Protecting the 2012 DNC With IP Solutions
When the city of Charlotte hosted the 2012 Democratic National Convention (DNC) last September, city officials sought to harden security in preparation for the roughly 30,000 people who would be part of the convention.
The city, which received federal funding for the security upgrade, put out a request for proposal (RFP), and allowed the Charlotte-Mecklenburg Police Department (CMPD) to select Washington, D.C.-based integrator Avrio RMS Group for the job.
Started in 1976, Avrio RMS began as a custom software developer. In time, the company grew into a leader in IP surveillance solutions that designs, engineers and deploy turnkey wireless security solutions for government and private organizations.
One thing that helped integrator land the DNC job was its experience with large events.
“We were the integrator on the last DNC, the Republican National Convention, the G20 in Pittsburgh, the inauguration and the Super Bowl in Phoenix,” Avrio RMS CEO Mark Jules explains.
Even with all that experience, there were still some challenges Avrio RMS had to overcome. In addition to lead-time being very limited, interference was a huge concern, given all the different agencies that would be there operating within a confined space. To counter this, Avrio RMS opted to collaborate with Fluidmesh.
“Their radios are very robust and can operate on different channels and frequencies,” Jules says. “They consistently deliver an extremely reliable wireless solution for video surveillance. For this installation, we went with 4.9Ghz Fluidmesh 1100, 3100 and 2200 radios.”

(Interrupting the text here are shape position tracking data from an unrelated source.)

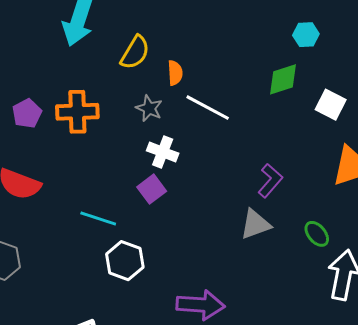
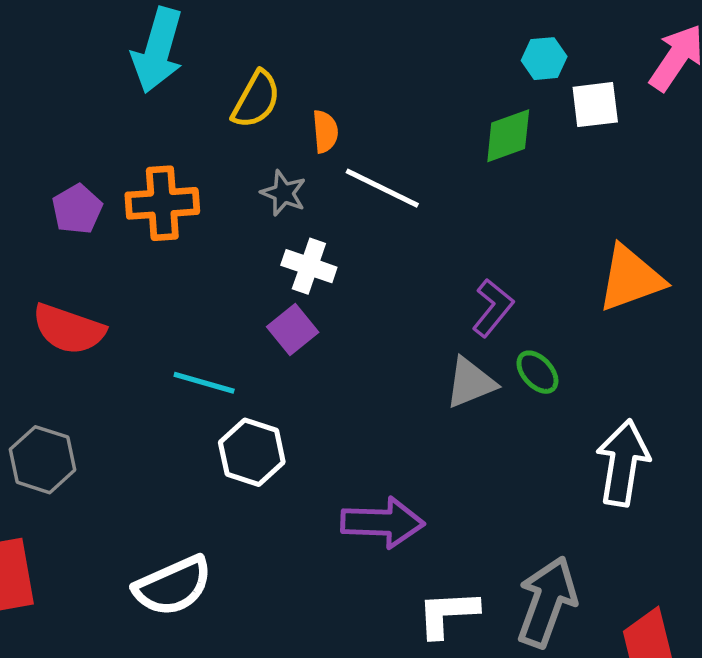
white square: (331, 105) -> (595, 105), moved, turned -32
green ellipse: (317, 234) -> (537, 372), moved

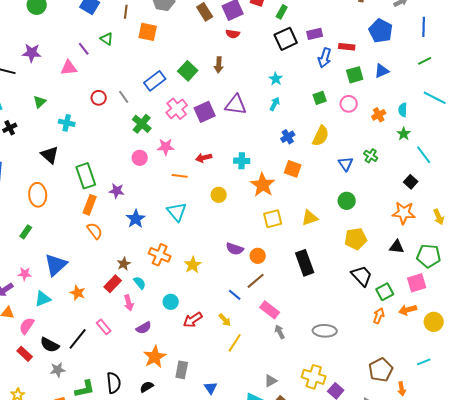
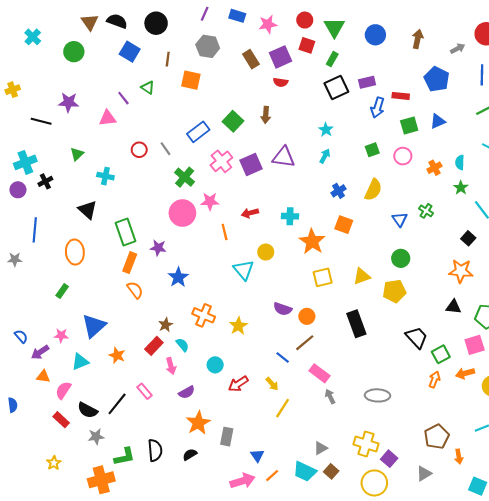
pink circle: (140, 158) -> (182, 213), size x1.6
orange line: (180, 176) -> (225, 232), turned 70
cyan triangle: (177, 212) -> (244, 270), moved
yellow pentagon: (356, 239) -> (394, 291), moved

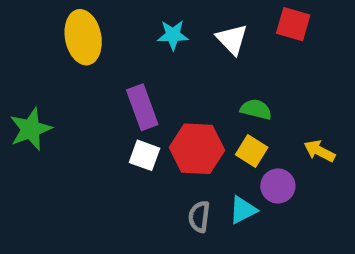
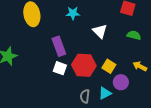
white triangle: (232, 39) -> (100, 31), moved
green semicircle: (256, 109) -> (134, 35), moved

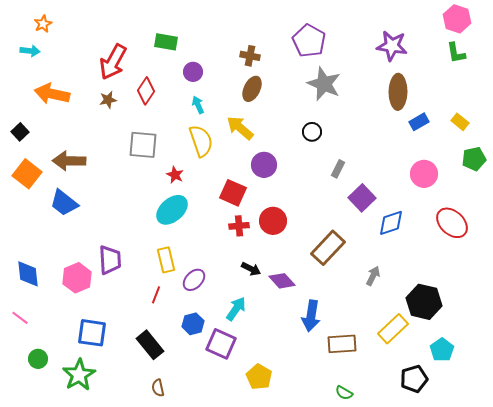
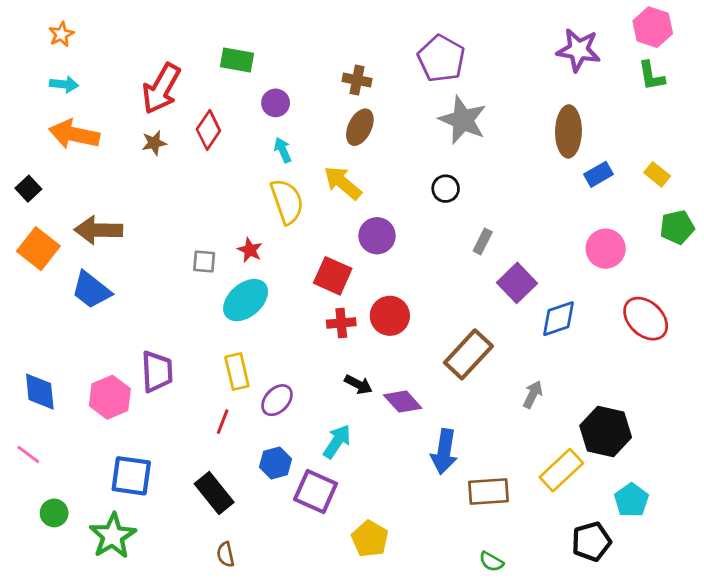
purple star: (392, 46) -> (578, 50), moved
cyan arrow: (30, 51) -> (64, 84), moved
gray square: (143, 145) -> (204, 261), moved, size x0.6

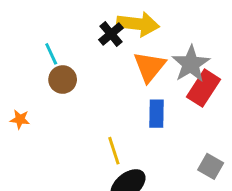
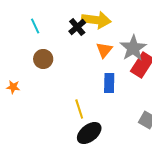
cyan line: (51, 54) -> (35, 26), moved
orange triangle: (149, 67) -> (104, 50), size x0.7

Avrio RMS deployed more than 95 Pelco Spectra IV cameras throughout the city via wireless. Fluidmesh radios were used for mesh radios and as backup backhaul radios. The network architecture involved using high-rise buildings as a collecting point for all the wireless devices to bring camera feeds. A majority of the cameras and radios were installed to cover the entrances, exits and gathering area for DNC events and venues. Also positioned throughout the city were Skywatch Manned Mobile Units, which connected to the camera network using Fluidmesh radios.
Additionally, the integrator designed the system to have cameras all over the city streaming video to the central command room at police headquarters during the convention.
So how does CMPD feel about the roughly $2 million project?
“We are very, very pleased with the results,” CMPD Captain Steve Willis says. “We’ve relied on the system since the convention to enhance day to day public safety and assist in our investigations.”